Large numbers of plaques were formed from the enrichment culture of a geothermal water sample using T. thermophilus HB8 as the host. One of them, φOH3, formed turbid plaques 0.5–1.1 mm in diameter on the lawn of T. thermophilus HB8 after incubation for 12 h at 70°C. Transmission electron microscopy and negative staining revealed the morphology of φOH3 to consist of flexible filaments, approximately 8 nm wide and 830 nm long (Figure 1). On that basis, phage φOH3 was classified as a member of the family Inoviridae.


Figure 1. Morphology of phage φOH3. Shown are transmission electron micrographs of inovirus φOH3 negatively stained with 2% (wt/vol) potassium phosphotungstate (pH 7.0). The scale bar is 500 nm.

Host Range of φOH3

The infectivity of phage φOH3 was examined using various thermophilic bacteria, including T. thermophilus HB8, T. thermophilus HB27, T. thermophilus AT62, T. thermophilus TMY, T. thermophilus Fiji3 A.1, T. aquaticus YT-1, M. ruber strain 21, and G. kaustophilus NBRC 102445. Phage φOH3 formed an inhibitory zone only on T. thermophilus HB8.

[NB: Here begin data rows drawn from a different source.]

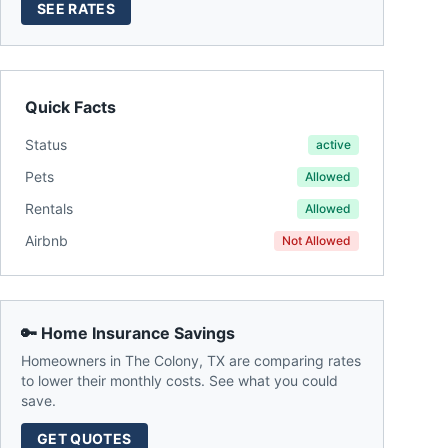
SEE RATES
Quick Facts
Status
active
Pets
Allowed
Rentals
Allowed
Airbnb
Not Allowed
🔑 Home Insurance Savings
Homeowners in
The Colony
,
TX
are comparing rates
to lower their monthly costs. See what you could
save.
GET QUOTES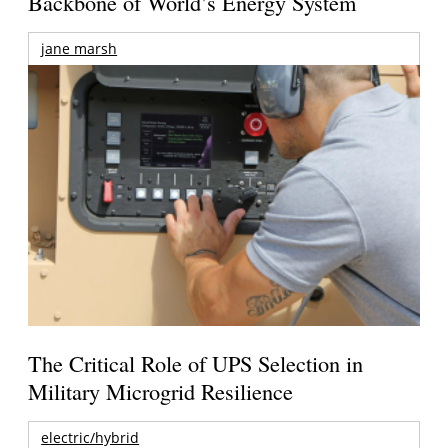
Backbone of World’s Energy System
jane marsh
The Critical Role of UPS Selection in
Military Microgrid Resilience
electric/hybrid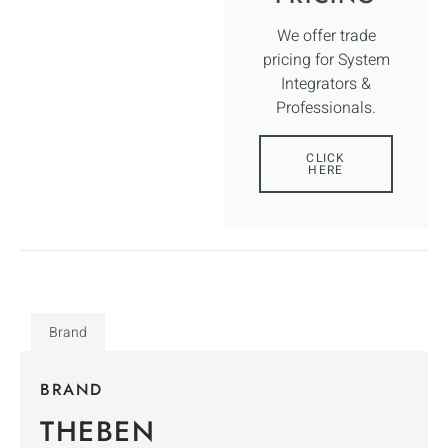
We offer trade
pricing for System
Integrators &
Professionals.
CLICK
HERE
Brand
BRAND
THEBEN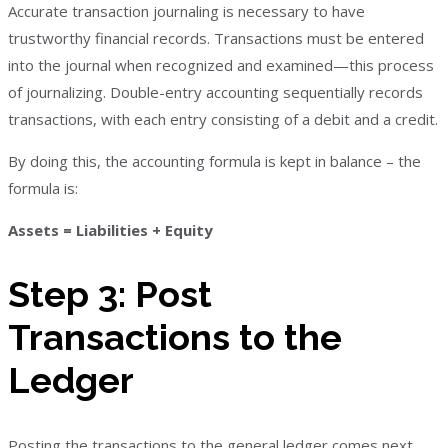
Accurate transaction journaling is necessary to have
trustworthy financial records. Transactions must be entered
into the journal when recognized and examined—this process
of journalizing. Double-entry accounting sequentially records
transactions, with each entry consisting of a debit and a credit.
By doing this, the accounting formula is kept in balance – the
formula is:
Assets = Liabilities + Equity
Step 3: Post
Transactions to the
Ledger
Posting the transactions to the general ledger comes next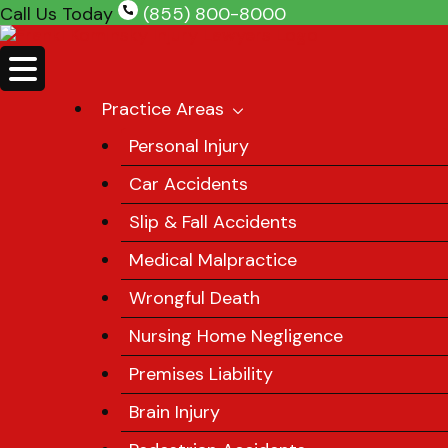
Skip
Call Us Today
(855) 800-8000
to
content
Practice Areas
Personal Injury
Car Accidents
Slip & Fall Accidents
Medical Malpractice
Wrongful Death
Nursing Home Negligence
Premises Liability
Brain Injury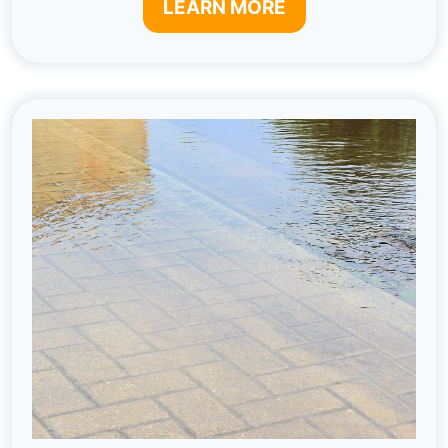
LEARN MORE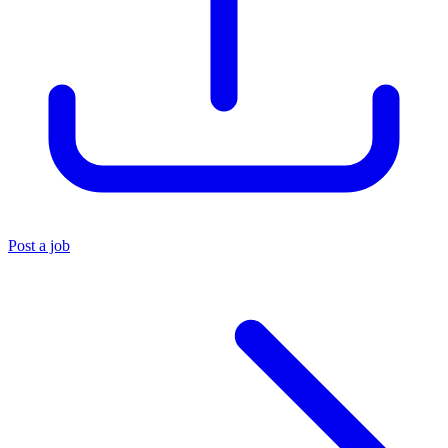
Post a job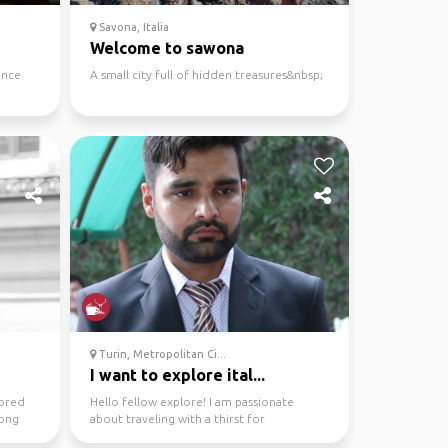
Savona, Italia
Welcome to sawona
ance
A small city full of hidden treasures&nbsp;
Turin, Metropolitan Ci...
I want to explore ital...
lored
Hello fellow explore! I am passionate
long
about traveling with a thirst for
uncovering the hidden gem...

Heat, pH, and Salt Tolerance

Thermostability assays showed that phage φOH3 was most stable at 70°C. After incubation for 1 h at 80 or 90°C, the φOH3 survival fraction dramatically decreased to 59.2 and 6.5%, respectively (Figure 2A), and the phage was completely inactivated at 100°C (data not shown). φOH3 was most stable at pH 7.0 and was sensitive to both acidic and alkali pHs (Figure 2B). At lower or higher pHs, phage survival decreased substantially. For example, when the pH was lower than 3.0 or higher than 9.0, the phage survival fraction was reduced to 4 and 32.7%, respectively.


Figure 2. Heat, pH and salt stability of φOH3. Surviving fractions (P/P0) are plotted, where P0 is the φOH3 initial titer, and P is the mean titer from triplicate assays after incubation for 1 h at the indicated temperature (A), 24 h at the indicated pH (B), or 24 h at the indicated NaCl concentration (C).

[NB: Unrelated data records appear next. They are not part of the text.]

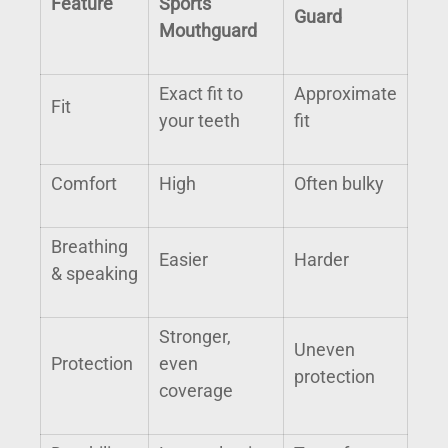
Feature
Sports
Guard
Mouthguard
Exact fit to
Approximate
Fit
your teeth
fit
Comfort
High
Often bulky
Breathing
Easier
Harder
& speaking
Stronger,
Uneven
Protection
even
protection
coverage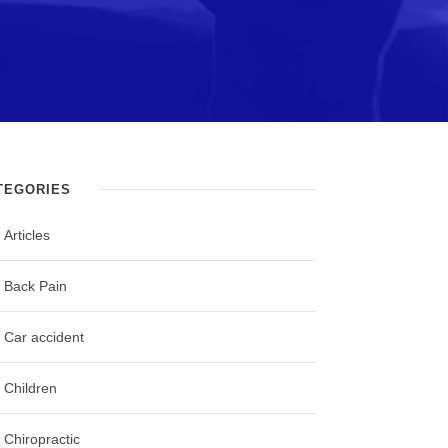
TEGORIES
Articles
Back Pain
Car accident
Children
Chiropractic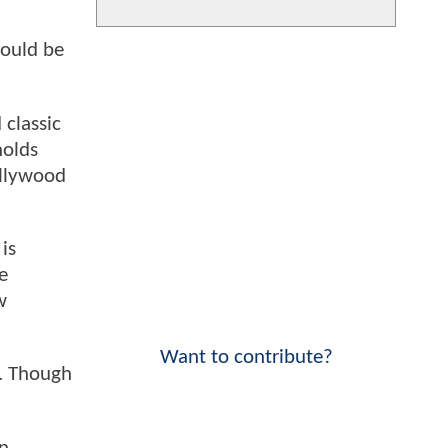
could be
 classic
nolds
ollywood
is
e
w
Want to contribute?
5. Though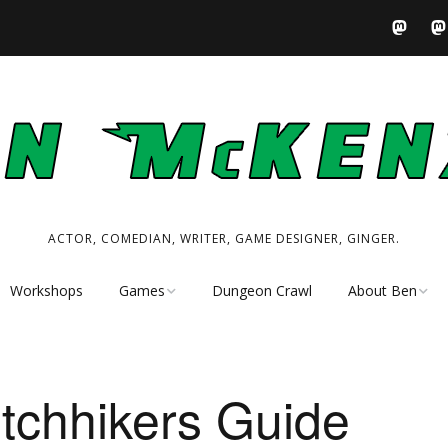
ACTOR, COMEDIAN, WRITER, GAME DESIGNER, GINGER.
Workshops
Games
Dungeon Crawl
About Ben
Tabletop RPG
Performer
Resources
Writer
tchhikers Guide
My Tabletop Games
Game Designer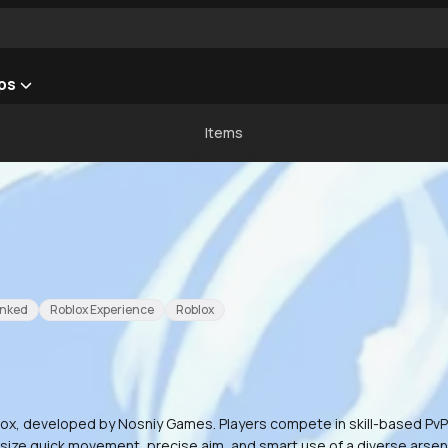
ps
Items
nked
Roblox Experience
Roblox
x, developed by Nosniy Games. Players compete in skill-based PvP du
hasize quick movement, precise aim, and smart use of a diverse arsen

Phage φOH3 was stable in NaCl at concentrations ranging from 0 to 1 M. (Figure 2C), and was most stable in SM buffer, which contains 0.5 M NaCl. In solution containing 3M NaCl, the phage survival fraction was only 1.1%. In the complete absence of NaCl, the survival fraction was reduced to 60%.

Phage Particle Propagation and Genome Replication

The one-step growth curve for phage φOH3 showed the latent period and release period to be 60 and 40 min, respectively (Figure 3A). The phage adsorption fraction was 90.0%, and 109 phage particles were released from each infected cell, on average. Agarose gel electrophoresis showed that the φOH3 genome was present in HB8 cells as both RF DNA and ssDNA (Figure 3B). While changes in the copy number of RF DNA were detected 40–80 min after infection, changes in ssDNA copy number increased sharply after 50 min. Overall, the intracellular DNA concentrations increased in proportion to the duration of cultivation. Because the copy number of the cryptic plasmid pTT8 (9328 bp) of T. thermophilus HB8 remained constant at 8 throughout the latent and release periods (Hishinuma et al., 1978; Takayama et al., 2004), we were able to use it as an internal standard and determine that the copy numbers of the RF DNA and ssDNA comprising the φOH3 genome were roughly 30 and 16, respectively, 80 min after infection.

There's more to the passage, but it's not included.